Secondo una ricerca, la lettura sviluppa una grande abilità nel connettersi alle emozioni altrui. Soprattutto se si legge narrativa
La lettura fa bene. Non è solo una frase fatta, uno di quei modi di dire popolari. Ora è la scienza a confermarlo: chi legge diventa più sensibile, sviluppa più empatia, riempie l’io di buoni valori da spendere con gli altri. Ad affermarlo è Raymond Mar, psicologo alla York University in Canada e Keith Oatley, docente di psicologia cognitiva all’Università di Toronto che hanno condotto degli studi secondo i quali chi prende in mano un libro ha una spiccata abilità nel connettersi alle emozioni altrui. Non solo. I due ricercatori americani hanno osservato che sono soprattutto i libri di narrativa a far nascere negli individui questa sensibilità e capacità a connettersi alle emozioni altrui. Il motivo è presto detto: chi legge compie uno sforzo cognitivo entrando nella psiche dei personaggi che animano il testo. Chi di noi, infatti, sentendosi leggere “Pinocchio” da piccolo non ha provato ad immaginare un dialogo con quel burattino di legno?
Quando si inizia a leggere un libro si apre anche la porta della propria testa, si fanno entrare i personaggi, si interagisce con loro, ci si immagina parte di quella storia. In questo modo, spiegano gli psicologi, si sviluppa una spiccata abilità nel relazionarsi con chi ci sta attorno.
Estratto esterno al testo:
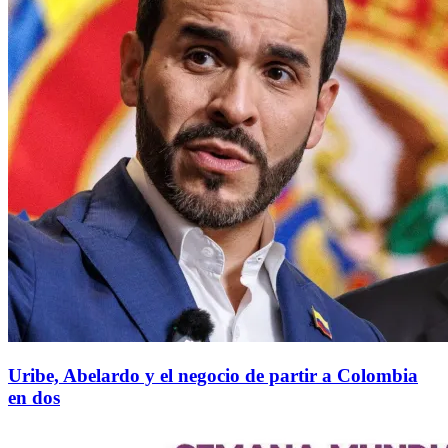
Uribe, Abelardo y el negocio de partir a Colombia
en dos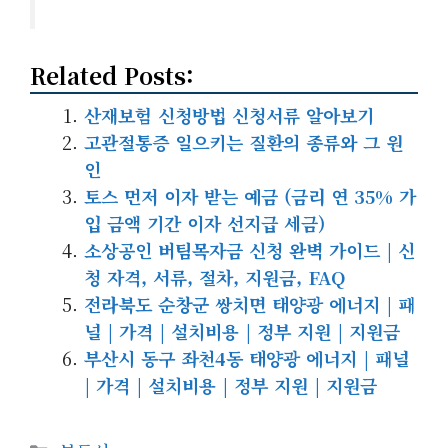
Related Posts:
산재보험 신청방법 신청서류 알아보기
고관절통증 일으키는 질환의 종류와 그 원
인
토스 먼저 이자 받는 예금 (금리 연 35% 가
입 금액 기간 이자 선지급 세금)
소상공인 버팀목자금 신청 완벽 가이드 | 신
청 자격, 서류, 절차, 지원금, FAQ
전라북도 순창군 쌍치면 태양광 에너지 | 패
널 | 가격 | 설치비용 | 정부 지원 | 지원금
부산시 동구 좌천4동 태양광 에너지 | 패널
| 가격 | 설치비용 | 정부 지원 | 지원금
카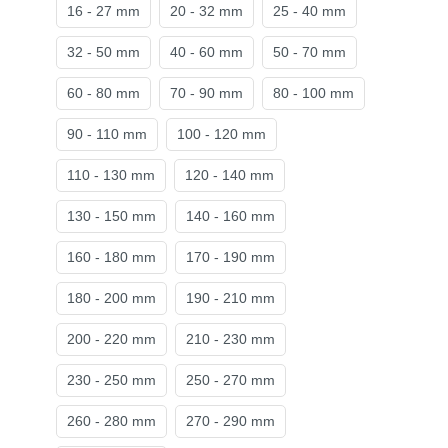
16 - 27 mm
20 - 32 mm
25 - 40 mm
32 - 50 mm
40 - 60 mm
50 - 70 mm
60 - 80 mm
70 - 90 mm
80 - 100 mm
90 - 110 mm
100 - 120 mm
110 - 130 mm
120 - 140 mm
130 - 150 mm
140 - 160 mm
160 - 180 mm
170 - 190 mm
180 - 200 mm
190 - 210 mm
200 - 220 mm
210 - 230 mm
230 - 250 mm
250 - 270 mm
260 - 280 mm
270 - 290 mm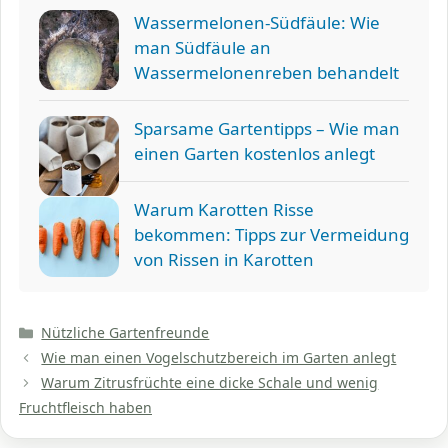
Wassermelonen-Südfäule: Wie
man Südfäule an
Wassermelonenreben behandelt
Sparsame Gartentipps – Wie man
einen Garten kostenlos anlegt
Warum Karotten Risse
bekommen: Tipps zur Vermeidung
von Rissen in Karotten
Kategorien
Nützliche Gartenfreunde
Wie man einen Vogelschutzbereich im Garten anlegt
Warum Zitrusfrüchte eine dicke Schale und wenig
Fruchtfleisch haben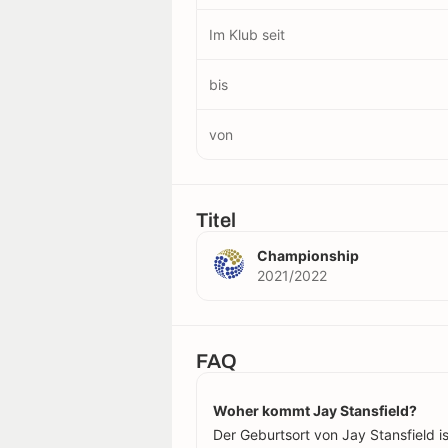
Im Klub seit
bis
von
Titel
Championship
2021/2022
FAQ
Woher kommt Jay Stansfield?
Der Geburtsort von Jay Stansfield is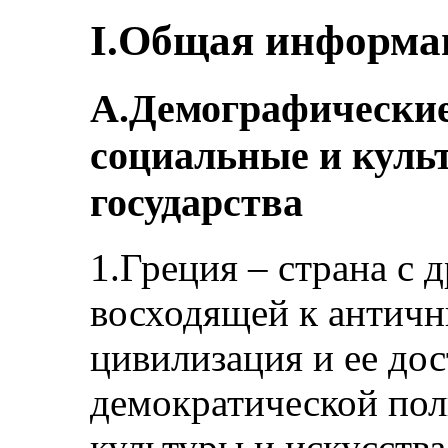
I.Общая информа
A.Демографические
социальные и куль
государства
1.Греция – страна с 
восходящей к античн
цивилизация и ее до
демократической пол
культуры и искусства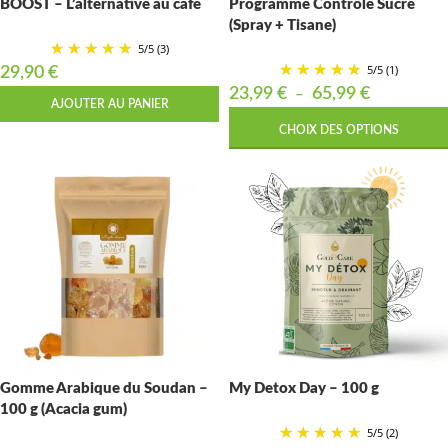
BOOST – L’alternative au café
Programme Contrôle Sucre
(Spray + Tisane)
5
/
5
(3)
5
/
5
(1)
29,90
€
23,99
€
65,99
€
–
AJOUTER AU PANIER
CHOIX DES OPTIONS
Gomme Arabique du Soudan –
My Detox Day – 100 g
100 g (Acacia gum)
5
/
5
(2)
Basta pensare che Giovanni Falcone da piccolo era un appassionato lettore dei “Tre moschettieri” per comprendere la tesi degli scienziati americani. Un altro dato sul quale riflettere è questo: è la lettura sulla carta e non sul web a creare una maggiore interazione. La soglia di concentrazione, a detta della ricerca, è minore per chi legge un libro online piuttosto che sulla carta. Quest’ultima svilupperebbe precise aree del cervello che ti permettono di immaginare una determinata scena dove si entra in gioco.
Va detto, tuttavia, che la realtà è un’altra: secondo uno studio condotto dalla Gran Bretagna National Literacy Trust, su 34.910 giovani tra gli 8 e i 16 anni, il 39% dei ragazzi legge su dispositivi elettronici mentre soltanto il 28% legge libri cartacei. Il vero problema resta quello di stimolare la lettura. Chi conosce i bambini sa che il verbo leggere non andrebbe mai declinato all’imperativo come ci ricordava Gianni Rodari.
Il compito di un buon insegnante ma anche di un padre o di una madre che hanno a cuore l’educazione dei propri figli è quello di stimolare la loro curiosità, di avvicinarli al libro senza imposizioni.
Serve attrarli, interessarli tenendo conto delle varie fasce d’età e scegliendo il libro giusto per ogni bambino. Certo è che va creato il contesto: una classe senza un libro in aula non potrà mai aiutare nessun bambino ad avvicinarsi alla lettura solo attraverso il sussidiario così come una casa senza una libreria o un paese senza una biblioteca che apra le porte ai lettori più giovani promuovendo iniziative che li coinvolgano. Rilanciare la lettura può servire a tutti, per migliorare le nostre relazioni, per alfabetizzare i sentimenti dei ragazzi. Un buon libro aiuta la mente e il cuore.